The article doesn't give too many details about what transformed them. A couple of things do stand out, though. The leaders seem to have responded to the boys' sissiness by making things more difficult for them, not easier. The turning point came when, on a hike in Alaska, the boys didn't want to pitch their tents, didn't want to hang their food up so as not to attract bears, didn't want to set up their latrines, and so on. So the leaders left them to themselves. The result was that they did organize themselves after all; they formed a team, and got the jobs done. After that, they were on their way.

The article mentions, without delving into it, that a couple of the leaders were ex-military men; and it does seem that the leaders had especial fondness for pretty rugged hikes, hunting, mechanics, and suchlike. They didn't have the boys do macrame. And yet, because the boys were amongst themselves, and didn't have to care what anybody looking over their shoulder would think, they seem to have grown interested in things gentler than shooting moose: planting butterfly bushes, for example, or talking about Bergman films.

My emphasis. When do kids get any such time in our full school-day, day-care, programmed activity, helicopter parent, helmet and knee-pads required, first thing we do, let's call Child Protective Services world?

Another politically incorrect truth that the account illustrates is that, for the male, difficulty, whether intellectual or physical, brings hope; there are bruises that feel good, because they are the bruises of a real life, a real struggle. I'm not making any claim about young women here, except that I don't think that they die inside without some kind of arena, some agon, where you can win or lose, but at least lose fighting.

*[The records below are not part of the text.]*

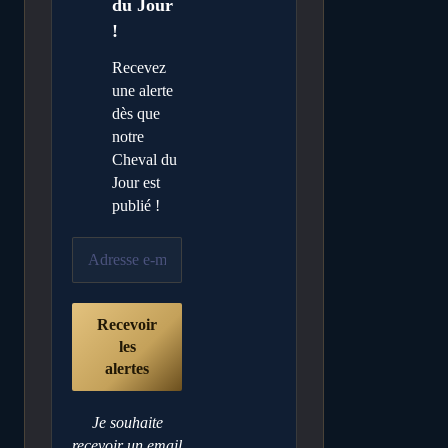
du Jour
!
Recevez
une alerte
dès que
notre
Cheval du
Jour est
publié !
Je souhaite
recevoir un email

There's a bitterness in the easy, the silly, the pointless, and it's all the more dispiriting when it is combined, as it is in a lot of the school assignments I see, with imbecilic drudgery. A boy is that odd creature who, if he can't clear the low bar, needs to have it raised higher. But that counterintuitive challenge can only be issued under certain circumstances, by people who are motivated by love, and who know what they are doing. Usually that means you need a gang of boys, not just one, and a leader who knows more about them than he can even articulate, because he was once one of them.
There's a lesson there for our politics, too. The more the government gives us, the less happy anyone is going to be.